While the designer’s collections have always been made in New York, fall was designed as a dedication to downtown. As seen through the look book photos, which were shot in front of her SoHo storefront, the collection displays rich, quintessential fall layers - fluid dresses with just enough bounce and volume, tailored separates, chic outerwear, stellar knit dresses, and so forth.
Inspired by the abstract, geometric artworks of Suzan Frecon’s 2018 painting, “Yellow Lantern,” Sarin
Arias also infused rounded shapes into tailored silhouettes, knot and wrapped, tie details in a palette inspired by the artist’s works.
Continuing from spring, the collection was rendered entirely in natural and eco-friendly fibers such as recycled wools, upcycled cottons, wool cashmere knits, eco jersey, eco denim, and floral and silk silk twill.
The look: Quintessential fall perfect for a Chelsea morning downtown.
Quote of note: “With admiration for the art world and the city, I am dedicating this collection to downtown New York. The collection is an ode to the women who are resilient, powerful, compassionate and creative.”
Key looks: Ribbed knit dresses proved standout with cutout and foldover tie-details (also seen in denim and silk renditions); rounded, tailored separates in mohair tartan; a sharp, classic tailored topcoat; a poppy pink floral printed frock with matching scarf.
Takeaway: Sarin Arias’ fall collection displayed a cool downtown spirit through sophisticated, easy-to-wear styles. — E.M.
LBV
Founded by chief executive officer Joss Sackler and designed by creative director Elizabeth Kennedy, the LBV fall 2021 collection is inspired by the musicians and artists of the 1970s using a palette of electric blue, chartreuse, canary yellow and rich metallics.
The collection channeled that disco energy into structured suiting, bold outerwear and several evening gowns using embellishments and touches of hardware.
“This is one of our most empowering collections, inspired by female icons who paved the way for generations of independent, fearless women,” Sackler explained. “We’re looking forward to fall with a strong sense of optimism.” — Thomas Waller
Kallmeyer
When designer Daniella Kallmeyer isn’t busy creating collections or spending time at her Lower East Side storefront, she enjoys spending time building furniture.

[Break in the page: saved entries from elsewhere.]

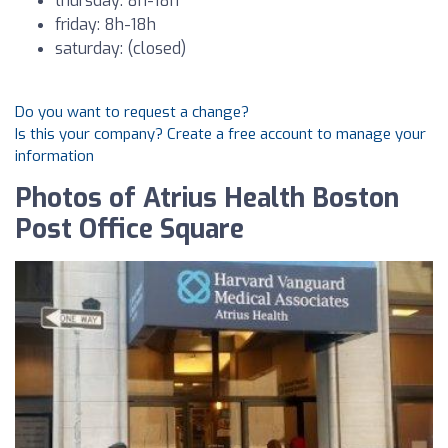
thursday: 8h-18h
friday: 8h-18h
saturday: (closed)
Do you want to request a change?
Is this your company? Create a free account to manage your
information
Photos of Atrius Health Boston
Post Office Square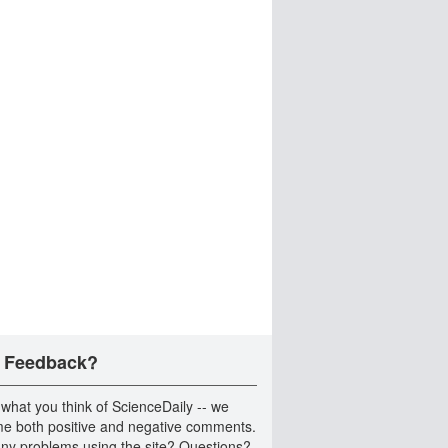
 Feedback?
 what you think of ScienceDaily -- we
e both positive and negative comments.
ny problems using the site? Questions?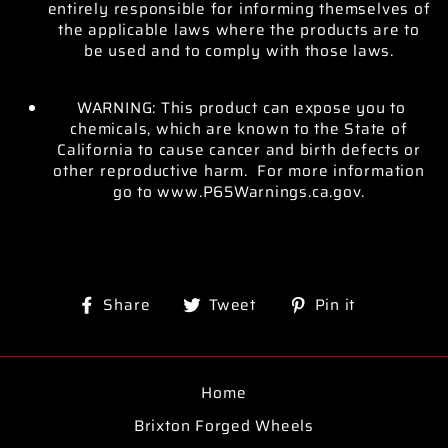
entirely responsible for informing themselves of
the applicable laws where the products are to
be used and to comply with those laws.
WARNING: This product can expose you to
chemicals, which are known to the State of
California to cause cancer and birth defects or
other reproductive harm. For more information
go to www.P65Warnings.ca.gov.
Share
Tweet
Pin
Share
Tweet
Pin it
on
on
on
Facebook
Twitter
Pinterest
Home
Brixton Forged Wheels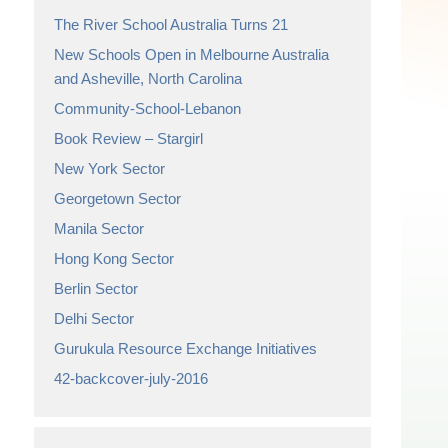
The River School Australia Turns 21
New Schools Open in Melbourne Australia
and Asheville, North Carolina
Community-School-Lebanon
Book Review – Stargirl
New York Sector
Georgetown Sector
Manila Sector
Hong Kong Sector
Berlin Sector
Delhi Sector
Gurukula Resource Exchange Initiatives
42-backcover-july-2016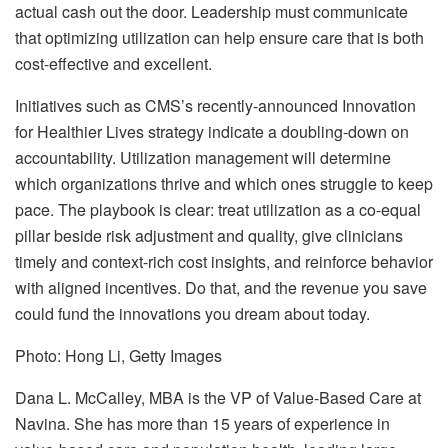
actual cash out the door. Leadership must communicate
that optimizing utilization can help ensure care that is both
cost-effective and excellent.
Initiatives such as CMS’s recently-announced Innovation
for Healthier Lives strategy indicate a doubling-down on
accountability. Utilization management will determine
which organizations thrive and which ones struggle to keep
pace. The playbook is clear: treat utilization as a co-equal
pillar beside risk adjustment and quality, give clinicians
timely and context-rich cost insights, and reinforce behavior
with aligned incentives. Do that, and the revenue you save
could fund the innovations you dream about today.
Photo: Hong Li, Getty Images
Dana L. McCalley, MBA is the VP of Value-Based Care at
Navina. She has more than 15 years of experience in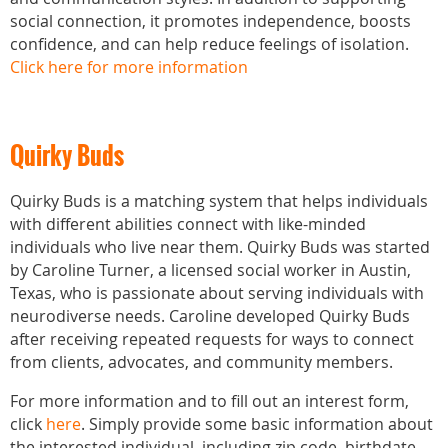
social connection, it promotes independence, boosts
confidence, and can help reduce feelings of isolation.
Click here for more information
Quirky Buds
Quirky Buds is a matching system that helps individuals
with different abilities connect with like-minded
individuals who live near them. Quirky Buds was started
by Caroline Turner, a licensed social worker in Austin,
Texas, who is passionate about serving individuals with
neurodiverse needs. Caroline developed Quirky Buds
after receiving repeated requests for ways to connect
from clients, advocates, and community members.
For more information and to fill out an interest form,
click
here
. Simply provide some basic information about
the interested individual, including zip code, birthdate,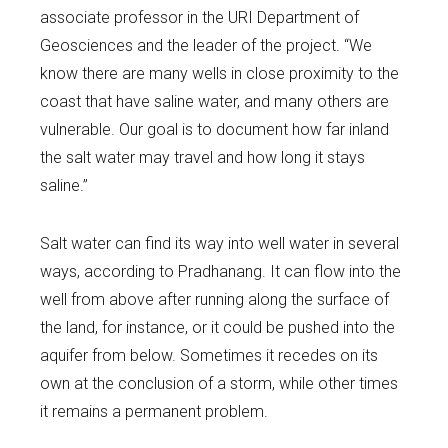
associate professor in the URI Department of
Geosciences and the leader of the project. “We
know there are many wells in close proximity to the
coast that have saline water, and many others are
vulnerable. Our goal is to document how far inland
the salt water may travel and how long it stays
saline.”
Salt water can find its way into well water in several
ways, according to Pradhanang. It can flow into the
well from above after running along the surface of
the land, for instance, or it could be pushed into the
aquifer from below. Sometimes it recedes on its
own at the conclusion of a storm, while other times
it remains a permanent problem.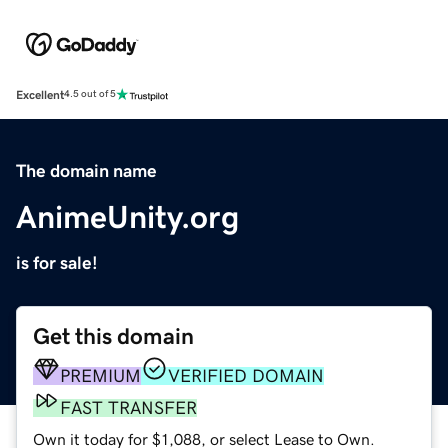
Excellent
4.5 out of 5
The domain name
AnimeUnity.org
is for sale!
Get this domain
PREMIUM
VERIFIED DOMAIN
FAST TRANSFER
Own it today for $1,088, or select Lease to Own.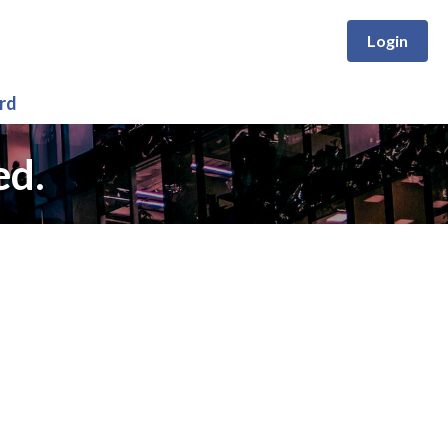
Login
rd
ed.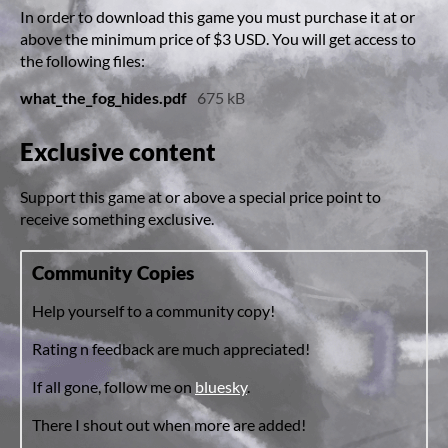
In order to download this game you must purchase it at or
above the minimum price of $3 USD. You will get access to
the following files:
what_the_fog_hides.pdf
675 kB
Exclusive content
Support this game at or above a special price point to
receive something exclusive.
Community Copies
Help yourself to a community copy!
Rating n feedback are much appreciated!
If all gone, follow me on
bluesky
.
There I shout out when more are added!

For the fall collection, her passions fused into one.
“I went down a deep dive of female architects and furniture makers,” Kallmeyer said during an appointment in her Orchard Street shop. “I was seeing pictures of these artists and got into — maybe it was also the moment that we were all having, this creative exploration with all this time at home — trying to figure out what famous artists looked like when they were in their height of creating.
“Georgia O’Keeffe — when she was in the desert, what did she wear?” Kallmeyer questioned. These ideas, combined with those of traditional, formal uniform and a bit of a ranch/desert vibe all translated into a fresh collection that embodied the creative uniform.
The look: The modern creative uniform — a little bit of edge mixed with utility and refinement.
Quote of note: ”’What do artists wear in their own space?’ stands out to me particularly,” Kallmeyer said. “When you’re working on a new collection, how does what you wear influence the work that you’re making?“
Key looks: Sleek trousers and skirts comprised of deadstock vegan leather; an understated, sexy, black three-piece suit with vest designed more as a bodice (with longer front and cropped back); wool jackets (made from recycled wool fibers in Italy) with special, hand- stitched or fringe details (also rendered in a dickie and wrap skirt); shirred cotton dresses and tops.
The takeaway: More than ever, the collection displays a robust wardrobe, offering strong, elevated versions of items you’d realistically want to wear every day. — E.M.